Describe the experimental setup, including the number of cores on your machine, image size, algorithm parameters, etc.

Experiment

Do the experiment, reporting the number of ICM update iterations required for convergence. Use the bash time command to measure the times used by both the single- and multi-threaded programs (with 1, 2, 3, 4, 8, 16, and 512 threads) for one of the noisy palisade images. For each run, record the user and system times from time and the wall clock time from main.

Report

Use a spreadsheet (or another tool of your choice) to create plots of the number of threads versus the three times, as well as the speedup and efficiency (using only the wall clock time).

Summarize

Give a brief, objective overall picture of the performance:

How does the elapsed (wall clock) time compare between the single-threaded and multi-threaded programs, when the number of threads is less than or equal to the number of cores?

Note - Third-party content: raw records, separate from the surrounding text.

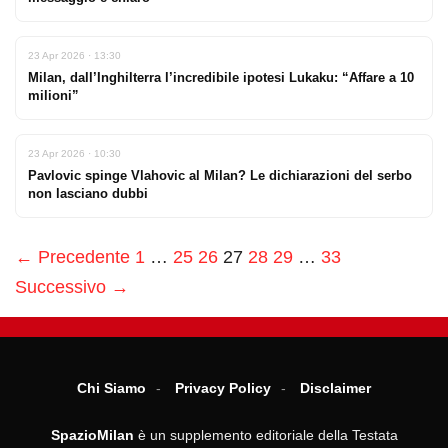
23 Apr 2026 · 13:30
Milan, dall’Inghilterra l’incredibile ipotesi Lukaku: “Affare a 10
milioni”
23 Apr 2026 · 10:30
Pavlovic spinge Vlahovic al Milan? Le dichiarazioni del serbo
non lasciano dubbi
← Precedente
1
…
25
26
27
28
29
…
33
Successivo →
Chi Siamo
Privacy Policy
Disclaimer
SpazioMilan
è un supplemento editoriale della Testata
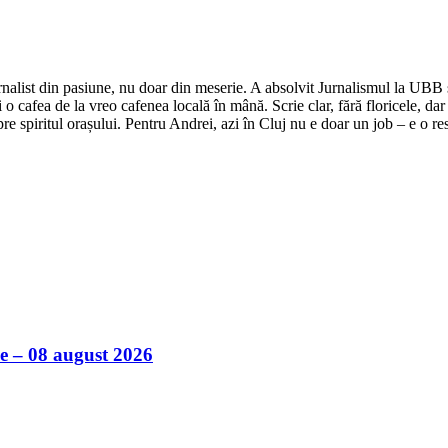
nalist din pasiune, nu doar din meserie. A absolvit Jurnalismul la UBB și 
o cafea de la vreo cafenea locală în mână. Scrie clar, fără floricele, dar 
e spiritul orașului. Pentru Andrei, azi în Cluj nu e doar un job – e o res
ile – 08 august 2026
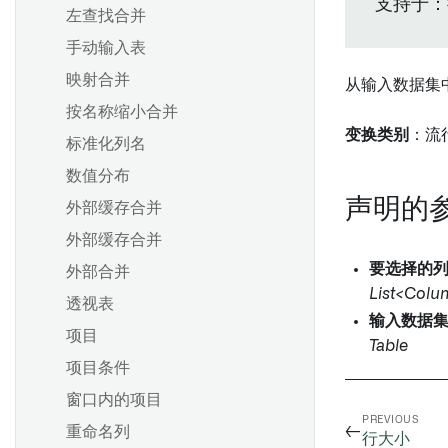
支持于：
概述
左查找合并
创建计划
手动输入表
调度器中的 AIP 功能
映射合并
从输入数据集
按名称缩小合并
数据期望
变换类别
：流
标准化列名
配置数据健康检查
数值分布
在 Pipeline Builder 中进行单
声明的
外部缓存合并
元测试
外部缓存合并
要选择的
外部合并
List<Colu
透视表
输入数据
项目
Table
项目条件
窗口内的项目
PREVIOUS
←
重命名列
行大小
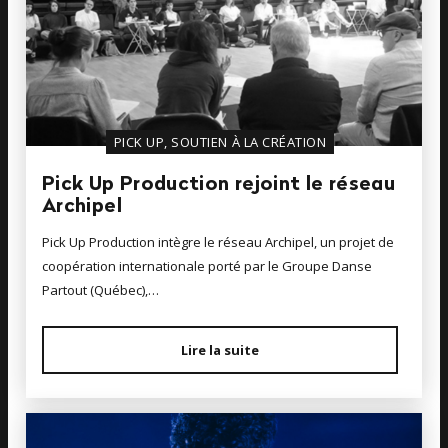
PICK UP, SOUTIEN À LA CRÉATION
Pick Up Production rejoint le réseau
Archipel
Pick Up Production intègre le réseau Archipel, un projet de
coopération internationale porté par le Groupe Danse
Partout (Québec),…
Lire la suite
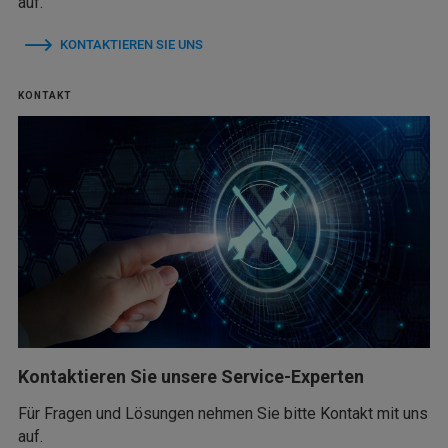
auf.
KONTAKTIEREN SIE UNS
KONTAKT
Kontaktieren Sie unsere Service-Experten
Für Fragen und Lösungen nehmen Sie bitte Kontakt mit uns
auf.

When it exceeds the number of cores?
How does the user time compare between the single-threaded and multi-threaded programs, when the number of threads is less than or equal to the number of cores? When it exceeds the number of cores?
What happens to all three times as the number of threads grows much larger than the number of cores?
What is the relative change of the three time categories? Does one category change proportionally more than the others?

Infer

Draw conclusions. Write a paragraph explaining the results. Why do you see the patterns in your results?

Recommend

Make recommendations. What lessons have you learned about parallel programming on a multiprocessor?

What to turn in

Part A: A single PDF of your algorithm design.
Part B

Your source code in picm.c
A single PDF containing (merged)
- Your enscripted source code
- A transcript of your program's compilation and test run(s)

Part C: A single PDF of your (revised) design from Part A and your analysis.

Acknowledgments

This work is licensed under a Creative Commons Attribution-Noncommercial-Share Alike 3.0 United States License.